> Task prompt
All of the data should be restated word for word, with the pictures omitted.

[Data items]
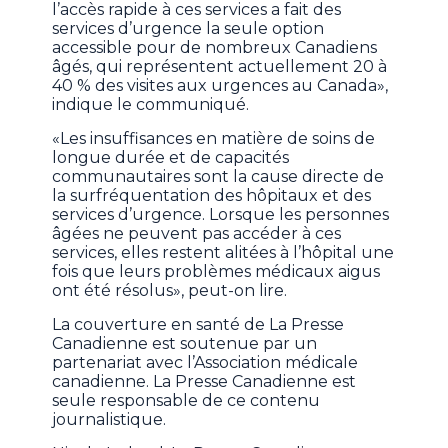
l’accès rapide à ces services a fait des
services d’urgence la seule option
accessible pour de nombreux Canadiens
âgés, qui représentent actuellement 20 à
40 % des visites aux urgences au Canada»,
indique le communiqué.
«Les insuffisances en matière de soins de
longue durée et de capacités
communautaires sont la cause directe de
la surfréquentation des hôpitaux et des
services d’urgence. Lorsque les personnes
âgées ne peuvent pas accéder à ces
services, elles restent alitées à l’hôpital une
fois que leurs problèmes médicaux aigus
ont été résolus», peut-on lire.
La couverture en santé de La Presse
Canadienne est soutenue par un
partenariat avec l’Association médicale
canadienne. La Presse Canadienne est
seule responsable de ce contenu
journalistique.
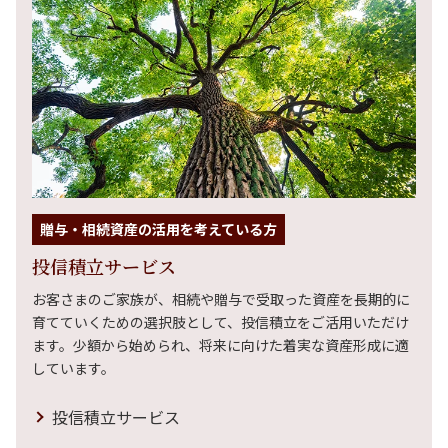
贈与・相続資産の活用を考えている方
投信積立サービス
お客さまのご家族が、相続や贈与で受取った資産を長期的に
育てていくための選択肢として、投信積立をご活用いただけ
ます。少額から始められ、将来に向けた着実な資産形成に適
しています。
投信積立サービス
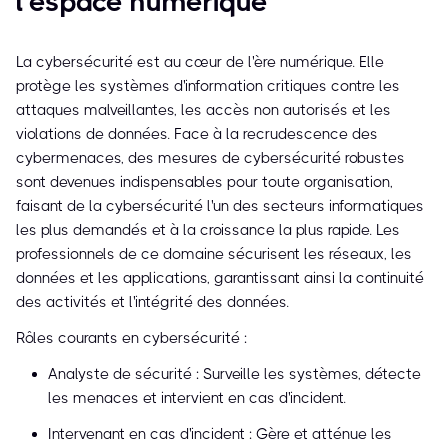
l'espace numérique
La cybersécurité est au cœur de l'ère numérique. Elle
protège les systèmes d'information critiques contre les
attaques malveillantes, les accès non autorisés et les
violations de données. Face à la recrudescence des
cybermenaces, des mesures de cybersécurité robustes
sont devenues indispensables pour toute organisation,
faisant de la cybersécurité l'un des secteurs informatiques
les plus demandés et à la croissance la plus rapide. Les
professionnels de ce domaine sécurisent les réseaux, les
données et les applications, garantissant ainsi la continuité
des activités et l'intégrité des données.
Rôles courants en cybersécurité :
Analyste de sécurité : Surveille les systèmes, détecte
les menaces et intervient en cas d'incident.
Intervenant en cas d'incident : Gère et atténue les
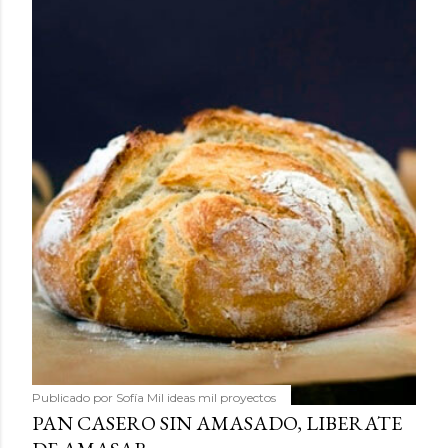
Publicado por
Sofía Mil ideas mil proyectos
PAN CASERO SIN AMASADO, LIBERATE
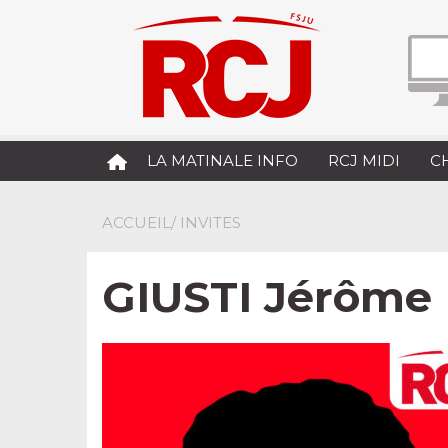
LA MATINALE INFO
RCJ MIDI
C
ACCUEIL
/ INVITES
GIUSTI Jérôme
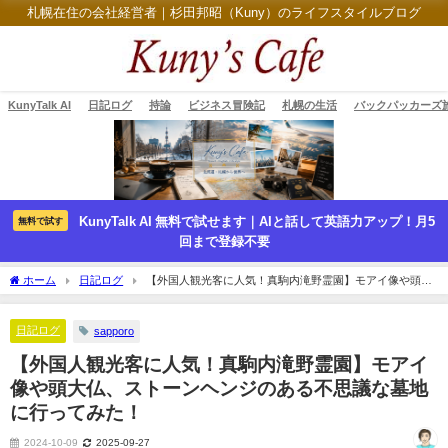
札幌在住の会社経営者｜杉田邦昭（Kuny）のライフスタイルブログ
KunyTalk AI
日記ログ
持論
ビジネス冒険記
札幌の生活
バックパッカーズ
KunyTalk AI 無料で試せます｜AIと話して英語力アップ！月5
無料で試す
回まで登録不要
ホーム
日記ログ
【外国人観光客に人気！真駒内滝野霊園】モアイ像や頭大
仏、ストーンヘンジのある不思議な墓地に行ってみた！
日記ログ
sapporo
【外国人観光客に人気！真駒内滝野霊園】モアイ
像や頭大仏、ストーンヘンジのある不思議な墓地
に行ってみた！
2024-10-09
2025-09-27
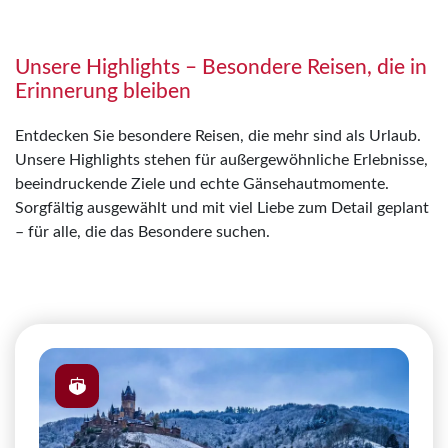
Unsere Highlights – Besondere Reisen, die in
Erinnerung bleiben
Entdecken Sie besondere Reisen, die mehr sind als Urlaub.
Unsere Highlights stehen für außergewöhnliche Erlebnisse,
beeindruckende Ziele und echte Gänsehautmomente.
Sorgfältig ausgewählt und mit viel Liebe zum Detail geplant
– für alle, die das Besondere suchen.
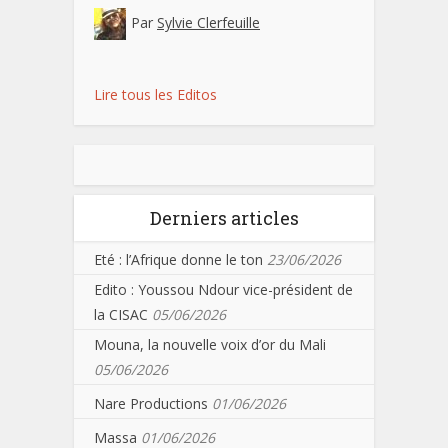
Par
Sylvie Clerfeuille
Lire tous les Editos
Derniers articles
Eté : l’Afrique donne le ton
23/06/2026
Edito : Youssou Ndour vice-président de
la CISAC
05/06/2026
Mouna, la nouvelle voix d’or du Mali
05/06/2026
Nare Productions
01/06/2026
Massa
01/06/2026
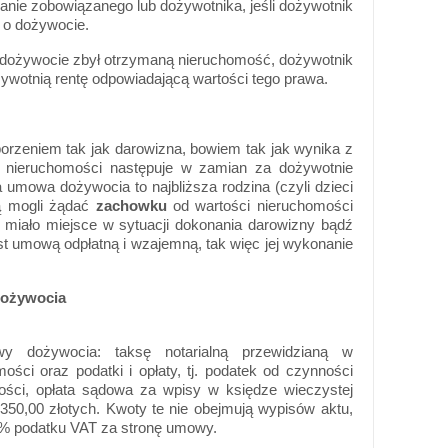
ie zobowiązanego lub dożywotnika, jeśli dożywotnik
 o dożywocie.
 dożywocie zbył otrzymaną nieruchomość, dożywotnik
otnią rentę odpowiadającą wartości tego prawa.
rzeniem tak jak darowizna, bowiem tak jak wynika z
i nieruchomości następuje w zamian za dożywotnie
a umowa dożywocia to najbliższa rodzina (czyli dzieci
ą mogli żądać
zachowku
od wartości nieruchomości
o miało miejsce w sytuacji dokonania darowizny bądź
t umową odpłatną i wzajemną, tak więc jej wykonanie
dożywocia
y dożywocia: taksę notarialną przewidzianą w
ości oraz podatki i opłaty, tj. podatek od czynności
ości, opłata sądowa za wpisy w księdze wieczystej
50,00 złotych. Kwoty te nie obejmują wypisów aktu,
23% podatku VAT za stronę umowy.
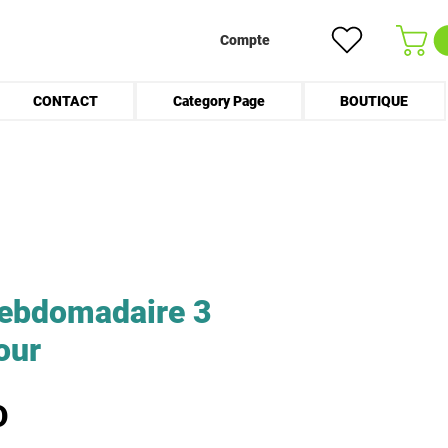
Compte
CONTACT
Category Page
BOUTIQUE
 hebdomadaire 3
jour
Prix
D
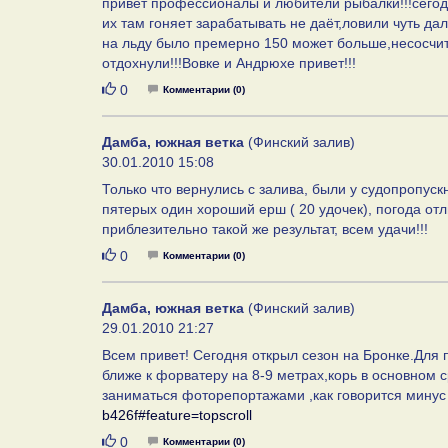
привет профессионалы и любители рыбалки!!!сегод
их там гоняет зарабатывать не даёт,ловили чуть д
на льду было премерно 150 может больше,несосчит
отдохнули!!!Вовке и Андрюхе привет!!!
Нравится
0
Комментарии (0)
Дамба, южная ветка
(Финский залив)
30.01.2010 15:08
Только что вернулись с залива, были у судопропуск
пятерых один хороший ерш ( 20 удочек), погода от
приблезительно такой же результат, всем удачи!!!
Нравится
0
Комментарии (0)
Дамба, южная ветка
(Финский залив)
29.01.2010 21:27
Всем привет! Сегодня открыл сезон на Бронке.Для 
ближе к форватеру на 8-9 метрах,корь в основном ср
заниматься фоторепортажами ,как говорится минус
b426f#feature=topscroll
Нравится
0
Комментарии (0)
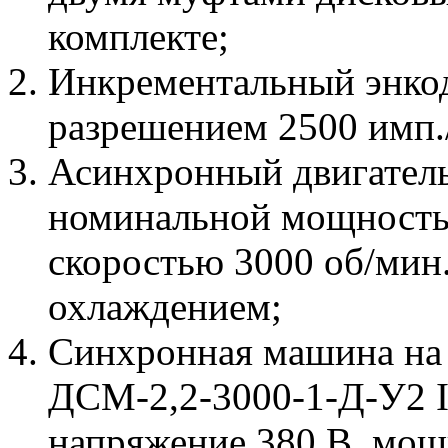
комплекте;
Инкрементальный энкод
разрешением 2500 имп./
Асинхронный двигатель
номинальной мощность
скоростью 3000 об/мин
охлаждением;
Синхронная машина на
ДСМ-2,2-3000-1-Д-У2 
напряжение 380 В, мощ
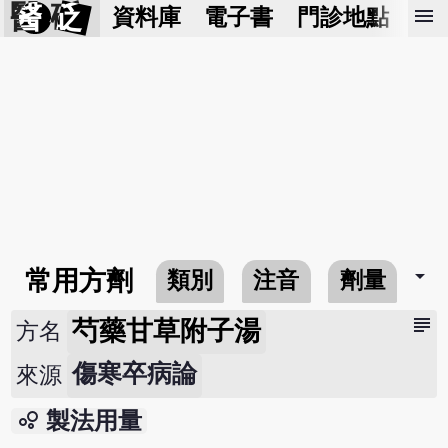
醫 砭
menu
資料庫
電子書
門診地點
預
arrow_drop_down
常用方劑
類別
注音
劑量
subject
芍藥甘草附子湯
方名
傷寒卒病論
來源
bubble_chart
製法用量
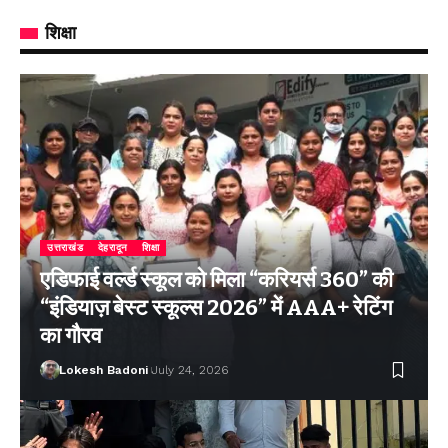
शिक्षा
उत्तराखंड
देहरादून
शिक्षा
एडिफाई वर्ल्ड स्कूल को मिला “करियर्स 360” की
“इंडियाज़ बेस्ट स्कूल्स 2026” में AAA+ रेटिंग
का गौरव
Lokesh Badoni
July 24, 2026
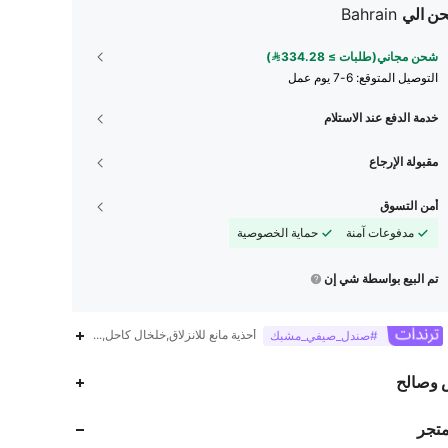
ن الي
Bahrain
شحن مجاني(طلبات ≥ 334.28)
التوصيل المتوقع:
6-7 يوم عمل
خدمة الدفع عند الاستلام
مقبولة الإرجاع
أمن التسوق
مدفوعات آمنة
حماية الخصوصية
تم البيع بواسطة شي إن
أحذية مانع للانزلاق,خلخال كاحل,ضفيرة
#صندل_صيفي_مشبك
12K
223
4.93
 وصالح
متجر
12K
223
4.93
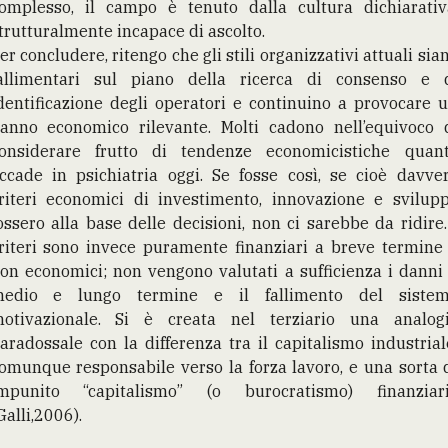
omplesso, il campo è tenuto dalla cultura dichiarativ
trutturalmente incapace di ascolto.
er concludere, ritengo che gli stili organizzativi attuali sia
allimentari sul piano della ricerca di consenso e 
dentificazione degli operatori e continuino a provocare 
anno economico rilevante. Molti cadono nell’equivoco 
onsiderare frutto di tendenze economicistiche quan
ccade in psichiatria oggi. Se fosse così, se cioè davve
riteri economici di investimento, innovazione e svilup
ossero alla base delle decisioni, non ci sarebbe da ridire.
riteri sono invece puramente finanziari a breve termine
on economici; non vengono valutati a sufficienza i danni
edio e lungo termine e il fallimento del siste
otivazionale. Si è creata nel terziario una analog
aradossale con la differenza tra il capitalismo industrial
omunque responsabile verso la forza lavoro, e una sorta 
mpunito “capitalismo” (o burocratismo) finanziar
Galli,2006).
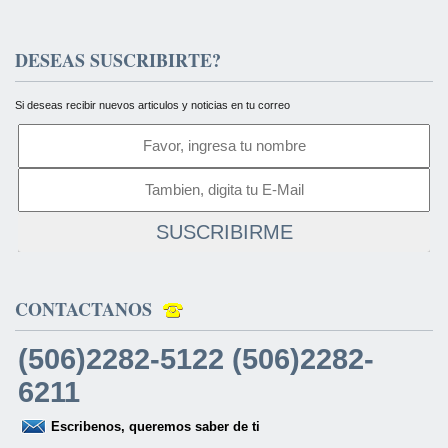
DESEAS SUSCRIBIRTE?
Si deseas recibir nuevos articulos y noticias en tu correo
SUSCRIBIRME
CONTACTANOS
(506)2282-5122 (506)2282-
6211
Escribenos, queremos saber de ti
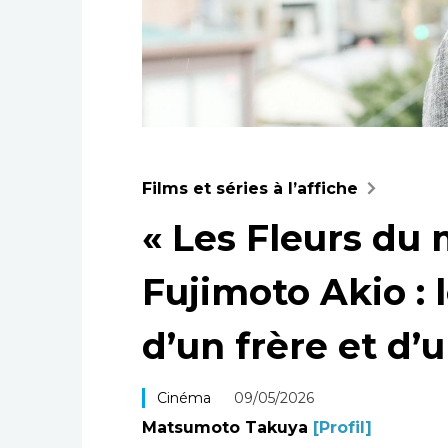
Films et séries à l’affiche
« Les Fleurs du 
Fujimoto Akio : 
d’un frère et d
Cinéma
09/05/2026
Matsumoto Takuya
[Profil]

> Solution
l’accès rapide à ces services a fait des
services d’urgence la seule option
accessible pour de nombreux Canadiens
âgés, qui représentent actuellement 20 à
40 % des visites aux urgences au Canada»,
indique le communiqué.
«Les insuffisances en matière de soins de
longue durée et de capacités
communautaires sont la cause directe de
la surfréquentation des hôpitaux et des
services d’urgence. Lorsque les personnes
âgées ne peuvent pas accéder à ces
services, elles restent alitées à l’hôpital une
fois que leurs problèmes médicaux aigus
ont été résolus», peut-on lire.
La couverture en santé de La Presse
Canadienne est soutenue par un
partenariat avec l’Association médicale
canadienne. La Presse Canadienne est
seule responsable de ce contenu
journalistique.
贈与・相続資産の活用を考えている方
投信積立サービス
お客さまのご家族が、相続や贈与で受取った資産を長期的に
育てていくための選択肢として、投信積立をご活用いただけ
ます。少額から始められ、将来に向けた着実な資産形成に適
しています。
投信積立サービス
l'espace numérique
La cybersécurité est au cœur de l'ère numérique. Elle
protège les systèmes d'information critiques contre les
attaques malveillantes, les accès non autorisés et les
violations de données. Face à la recrudescence des
cybermenaces, des mesures de cybersécurité robustes
sont devenues indispensables pour toute organisation,
faisant de la cybersécurité l'un des secteurs informatiques
les plus demandés et à la croissance la plus rapide. Les
professionnels de ce domaine sécurisent les réseaux, les
données et les applications, garantissant ainsi la continuité
des activités et l'intégrité des données.
Rôles courants en cybersécurité :
Analyste de sécurité : Surveille les systèmes, détecte
les menaces et intervient en cas d'incident.
Intervenant en cas d'incident : Gère et atténue les
Publicado por
Sofía Mil ideas mil proyectos
PAN CASERO SIN AMASADO, LIBERATE
LA MATINALE INFO
RCJ MIDI
C
ACCUEIL
/ INVITES
GIUSTI Jérôme
札幌在住の会社経営者｜杉田邦昭（Kuny）のライフスタイルブログ
KunyTalk AI
日記ログ
持論
ビジネス冒険記
札幌の生活
バックパッカーズ
KunyTalk AI 無料で試せます｜AIと話して英語力アップ！月5
無料で試す
回まで登録不要
ホーム
日記ログ
【外国人観光客に人気！真駒内滝野霊園】モアイ像や頭大
仏、ストーンヘンジのある不思議な墓地に行ってみた！
日記ログ
sapporo
【外国人観光客に人気！真駒内滝野霊園】モアイ
像や頭大仏、ストーンヘンジのある不思議な墓地
に行ってみた！
2024-10-09
2025-09-27
Unsere Highlights – Besondere Reisen, die in
Erinnerung bleiben
Entdecken Sie besondere Reisen, die mehr sind als Urlaub.
Unsere Highlights stehen für außergewöhnliche Erlebnisse,
beeindruckende Ziele und echte Gänsehautmomente.
Sorgfältig ausgewählt und mit viel Liebe zum Detail geplant
– für alle, die das Besondere suchen.
Par
Sylvie Clerfeuille
Lire tous les Editos
Derniers articles
Eté : l’Afrique donne le ton
23/06/2026
Edito : Youssou Ndour vice-président de
la CISAC
05/06/2026
Mouna, la nouvelle voix d’or du Mali
05/06/2026
Nare Productions
01/06/2026
Massa
01/06/2026
ie zobowiązanego lub dożywotnika, jeśli dożywotnik
 o dożywocie.
 dożywocie zbył otrzymaną nieruchomość, dożywotnik
otnią rentę odpowiadającą wartości tego prawa.
rzeniem tak jak darowizna, bowiem tak jak wynika z
i nieruchomości następuje w zamian za dożywotnie
a umowa dożywocia to najbliższa rodzina (czyli dzieci
ą mogli żądać
zachowku
od wartości nieruchomości
o miało miejsce w sytuacji dokonania darowizny bądź
t umową odpłatną i wzajemną, tak więc jej wykonanie
dożywocia
y dożywocia: taksę notarialną przewidzianą w
ości oraz podatki i opłaty, tj. podatek od czynności
ości, opłata sądowa za wpisy w księdze wieczystej
50,00 złotych. Kwoty te nie obejmują wypisów aktu,
23% podatku VAT za stronę umowy.
Compte
CONTACT
Category Page
BOUTIQUE
 hebdomadaire 3
jour
Prix
D
привет профессионалы и любители рыбалки!!!сегод
их там гоняет зарабатывать не даёт,ловили чуть д
на льду было премерно 150 может больше,несосчит
отдохнули!!!Вовке и Андрюхе привет!!!
Нравится
0
Комментарии (0)
Дамба, южная ветка
(Финский залив)
30.01.2010 15:08
Только что вернулись с залива, были у судопропуск
пятерых один хороший ерш ( 20 удочек), погода от
приблезительно такой же результат, всем удачи!!!
Нравится
0
Комментарии (0)
Дамба, южная ветка
(Финский залив)
29.01.2010 21:27
Всем привет! Сегодня открыл сезон на Бронке.Для 
ближе к форватеру на 8-9 метрах,корь в основном ср
заниматься фоторепортажами ,как говорится минус
b426f#feature=topscroll
Нравится
0
Комментарии (0)
комплекте;
Инкрементальный энкод
разрешением 2500 имп./
Асинхронный двигатель
номинальной мощность
скоростью 3000 об/мин
охлаждением;
Синхронная машина на
ДСМ-2,2-3000-1-Д-У2 
напряжение 380 В, мощ
醫 砭
menu
資料庫
電子書
門診地點
預
arrow_drop_down
常用方劑
類別
注音
劑量
subject
芍藥甘草附子湯
方名
傷寒卒病論
來源
bubble_chart
製法用量
शिक्षा
उत्तराखंड
देहरादून
शिक्षा
एडिफाई वर्ल्ड स्कूल को मिला “करियर्स 360” की
“इंडियाज़ बेस्ट स्कूल्स 2026” में AAA+ रेटिंग
का गौरव
Lokesh Badoni
July 24, 2026
ن الي
Bahrain
شحن مجاني(طلبات ≥ 334.28)
التوصيل المتوقع:
6-7 يوم عمل
خدمة الدفع عند الاستلام
مقبولة الإرجاع
أمن التسوق
مدفوعات آمنة
حماية الخصوصية
تم البيع بواسطة شي إن
أحذية مانع للانزلاق,خلخال كاحل,ضفيرة
#صندل_صيفي_مشبك
12K
223
4.93
 وصالح
متجر
12K
223
4.93
omplesso, il campo è tenuto dalla cultura dichiarativ
trutturalmente incapace di ascolto.
er concludere, ritengo che gli stili organizzativi attuali sia
allimentari sul piano della ricerca di consenso e 
dentificazione degli operatori e continuino a provocare 
anno economico rilevante. Molti cadono nell’equivoco 
onsiderare frutto di tendenze economicistiche quan
ccade in psichiatria oggi. Se fosse così, se cioè davve
riteri economici di investimento, innovazione e svilup
ossero alla base delle decisioni, non ci sarebbe da ridire.
riteri sono invece puramente finanziari a breve termine
on economici; non vengono valutati a sufficienza i danni
edio e lungo termine e il fallimento del siste
otivazionale. Si è creata nel terziario una analog
aradossale con la differenza tra il capitalismo industrial
omunque responsabile verso la forza lavoro, e una sorta 
mpunito “capitalismo” (o burocratismo) finanziar
Galli,2006).
DESEAS SUSCRIBIRTE?
Si deseas recibir nuevos articulos y noticias en tu correo
SUSCRIBIRME
CONTACTANOS
(506)2282-5122 (506)2282-
6211
Escribenos, queremos saber de ti
Films et séries à l’affiche
« Les Fleurs du 
Fujimoto Akio : 
d’un frère et d
Cinéma
09/05/2026
Matsumoto Takuya
[Profil]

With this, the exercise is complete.